Any talk about the basics of money is incomplete without the mention of that perpetual boogeyman, inflation. Inflation is a pretty simple concept to explain when it comes to commodity money. In any country there’s a finite amount of a particular commodity, let’s say gold. Now, you can only make as much coins as there is gold. once the gold runs out, you can’t simply make more gold out of thin air. So because of that, we see why gold in this sense makes for a good currency commodity — it’s durable, scarce, and if minted right, very hard to counterfeit.
Now let’s say you discover a new land across the sea and take all of the gold they have and bring it back to your home country, doubling its supply of gold. You can now mint new coins! Hooray! But you’ve run into a problem. The more coins you have circulating in the country means the less value each coin has to it.
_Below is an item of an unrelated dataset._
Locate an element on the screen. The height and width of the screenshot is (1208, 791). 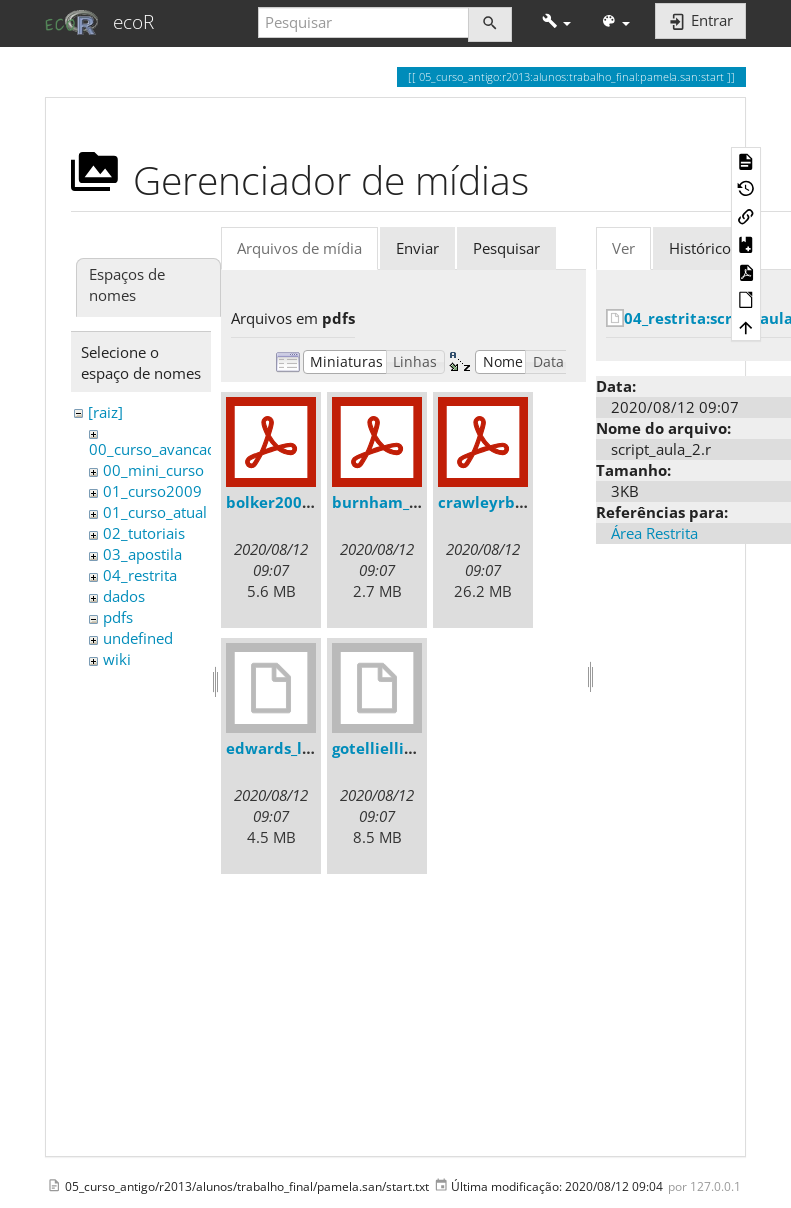
01_curso_atual is located at coordinates (155, 512).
The same scarcity that gave gold its value is now less and because gold is less scarce, then it means the intrinsic value of a gold piece is less and thus you need more gold to buy something because you’re not actually spending the gold, you’re spending the value of the gold.
This is basically the reason why you can’t just print more money, because the concept remains the same. You can technically print more money, but the more you print, the less value each dollar has.
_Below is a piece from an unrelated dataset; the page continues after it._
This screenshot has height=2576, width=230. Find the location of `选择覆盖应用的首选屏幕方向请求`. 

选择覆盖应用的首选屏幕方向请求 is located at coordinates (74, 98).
Understanding money as a representative of value goes a long way towards understanding more complex issues in economics. I’m no economist, simply someone who managed to fumble their way around in an effort to understand how money works and why it works. By understanding that it becomes infinitely easier to figure out how to make money, because making money is equivalent to making value. once you bring value to the market, you leave the market with money, whether that money is gold, silver or massive twenty-ton stone discs on a South Pacific island.